Menkîbeler
Abdüllatif Uyan / abdullatif.uyan@tg.com.tr
Hiç hatırlayamadım
16.06.2010
Habîb-i Acemi hazretlerine bir gün, bir kimse gelip;
- Benim, senden yüz dirhem alacağım var, dedi.
Ve istedi bu parayı.
Mübarek zât cevaben;
- Hiç hatırlayamadım. Yarın gel, bir çâresine bakalım, buyurdu.
Adam gitti.
O gece, iki rekat namaz kılıp; "Yâ ilâhî, bu kimse doğru diyorsa, bu borcu ödemem için bana kolaylık ver. Eğer yalan söylüyorsa, onu sana havale ettim" diye niyazda bulundu.
O sabah, felç oldu adam.
Hazret-i Habîb bunu işitip ziyaretine gitti.
O, bu Velî zâtı görünce;
- Ne olur affet. Nefsime uyup yalan söyledim. Aslında senden alacağım yoktu. Bu cezayı hak ettim, dedi.
Ayrıca;
- Ey Habîb, şifâ için bana duâ eyle, diye yalvardı.

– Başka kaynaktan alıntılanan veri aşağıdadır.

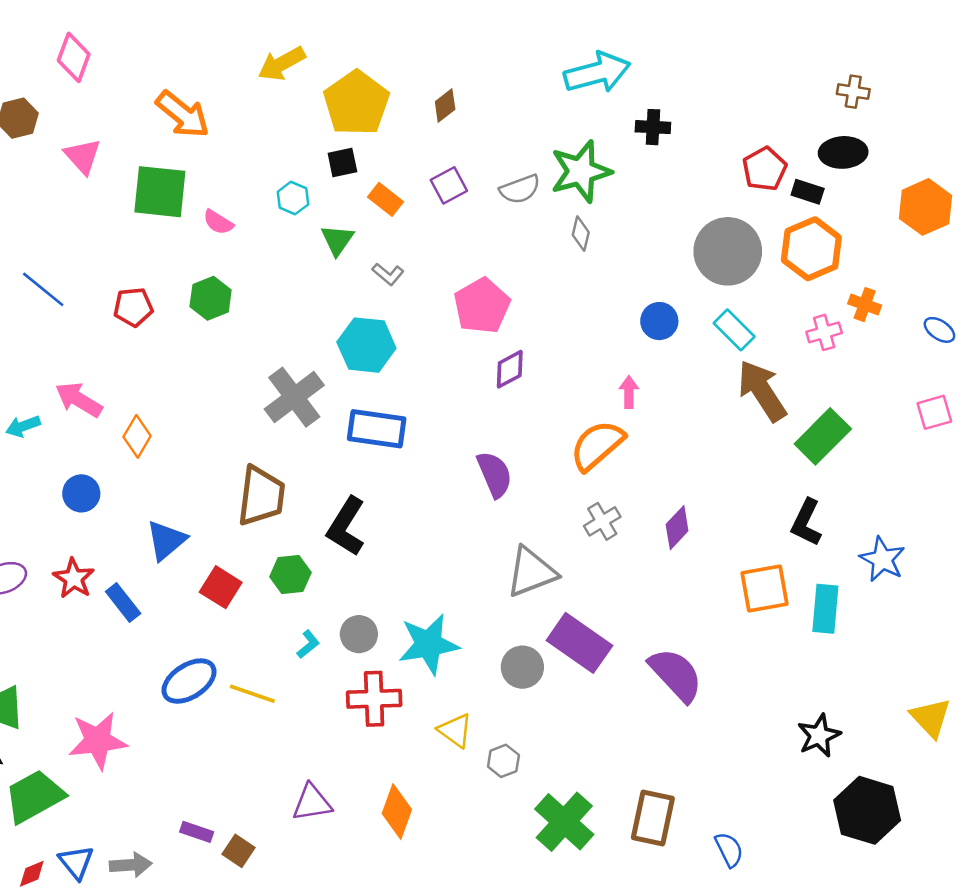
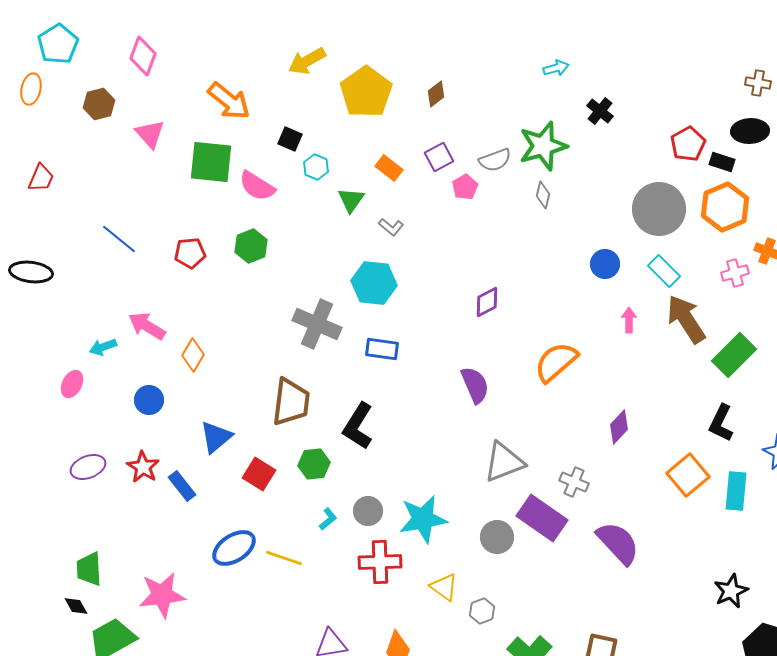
cyan arrow: (597, 73) -> (556, 68), size x0.5
black cross: (653, 127) -> (600, 111), turned 36
black square: (342, 163) -> (290, 139), moved, turned 35
pink semicircle: (218, 222) -> (257, 186), size x1.5
pink pentagon: (482, 306) -> (465, 187), moved, size x0.6
pink arrow: (629, 392) -> (629, 320), moved
gray cross: (294, 397) -> (317, 324), turned -30
blue rectangle: (377, 429) -> (382, 349), size x0.7
gray cross: (602, 521) -> (574, 482), moved, turned -36
orange square: (765, 588) -> (688, 475), turned -30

Büyük Velî acıdı yine ona.
- Yâ ilâhî, buna şifâ ver, diye duâ etti.
Adam o anda şifâ buldu.
Ve fırlayıp kalktı ayağa.
Sanki hiç hasta olmamıştı.
ALLAHI SEVMEK İÇİN
Bu zât, bir sohbetinde;
- Kardeşlerim, Allahü teâlâyı sevmek için, O'nun düşmanlarını sevmemek gerekir ki, buna, "hubbu fillah" ve "buğdu fillah" denir, buyurdu.
Ve ilave etti:
- Kalbiniz Allah'tan başka bir şeye meylederse, hasta demektir, onu tedavi edin.
Sordular:
- Nasıl tedavi edelim efendim?
- Kalbi hasta olmayanlarla beraber olun. Onların sohbetini dinleyin, onların kitaplarını okuyun. Allah sevgisi, Allah adamlarının kalbinde olur. Onlara yakın olanlar da pay alır bu nîmetten.